First, we will define a class that performs KNN.
class KNN:
def __init__(self, k=3):
self.k = k
def fit(self, X, y):
self.X_train = X
self.y_train = y
def predict(self, X):
distances = []
for x in X:
distance = np.sqrt(np.sum((self.X_train - x) ** 2, axis=1))
distances.append(distance)
distances = np.array(distances)
neighbors = np.argsort(distances)[:, :self.k]
return np.array([self.y_train[neighbor].mode()[0] for neighbor in neighbors])
3.4 Model Training and Prediction
I will show you the process of training and making predictions using the KNN model.
# Create KNN model
knn = KNN(k=3)
# Fit the model with the training data
knn.fit(X_train, y_train)
# Predict using the testing data
predictions = knn.predict(X_test)
# Calculate accuracy
accuracy = np.mean(predictions == y_test)
print(f'Model Accuracy: {accuracy * 100:.2f}%')
4. Improving KNN
Let’s look at a few methods to enhance the performance of KNN.
For example, adjusting the K value or changing the distance metric are some options.
Additionally, reducing the dimensionality of the data can also improve performance.
4.1 Adjusting K Value
The K value significantly impacts the performance of the KNN algorithm.

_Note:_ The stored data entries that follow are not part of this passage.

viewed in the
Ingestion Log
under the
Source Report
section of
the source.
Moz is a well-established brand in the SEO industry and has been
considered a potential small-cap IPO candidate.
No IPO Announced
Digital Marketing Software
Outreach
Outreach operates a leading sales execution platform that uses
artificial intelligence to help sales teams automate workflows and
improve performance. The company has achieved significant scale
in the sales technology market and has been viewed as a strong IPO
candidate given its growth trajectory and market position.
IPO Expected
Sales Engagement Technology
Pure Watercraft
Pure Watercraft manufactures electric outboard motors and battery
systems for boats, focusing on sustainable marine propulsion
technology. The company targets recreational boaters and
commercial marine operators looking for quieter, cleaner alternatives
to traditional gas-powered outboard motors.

Setting K too low can lead to overfitting,
while setting it too high can reduce generalization performance.
Therefore, it’s essential to find the optimal K value using cross-validation techniques.
4.2 Changing the Distance Metric
In addition to Euclidean distance, Manhattan distance, and Minkowski distance can be used.
It is important to choose the most suitable distance measurement method through experimentation.
4.3 Dimensionality Reduction
Using dimensionality reduction techniques like PCA (Principal Component Analysis) can improve KNN’s performance by reducing the dimensionality of the data.
When the dimensionality is high, it not only becomes difficult to visually understand the data, but it also increases the complexity of calculations.
5. The Relationship between KNN and Deep Learning
The KNN algorithm can be used alongside deep learning.
For instance, the output of a deep learning model can be connected to the basic layer of KNN
to create a more efficient classifier.
Furthermore, information can be extracted from the neighbor data of KNN to be used as features in deep learning.
6. Conclusion
K-Nearest Neighbors (KNN) is a fundamental algorithm in machine learning,
and its implementation and understanding are very straightforward.
However, it is crucial to understand the algorithm’s drawbacks, especially the performance issues on large datasets and high-dimensional data,
and to know how to improve them.
I hope this article has helped you build a basic understanding of KNN and provided you with the opportunity to implement KNN in practice through PyTorch.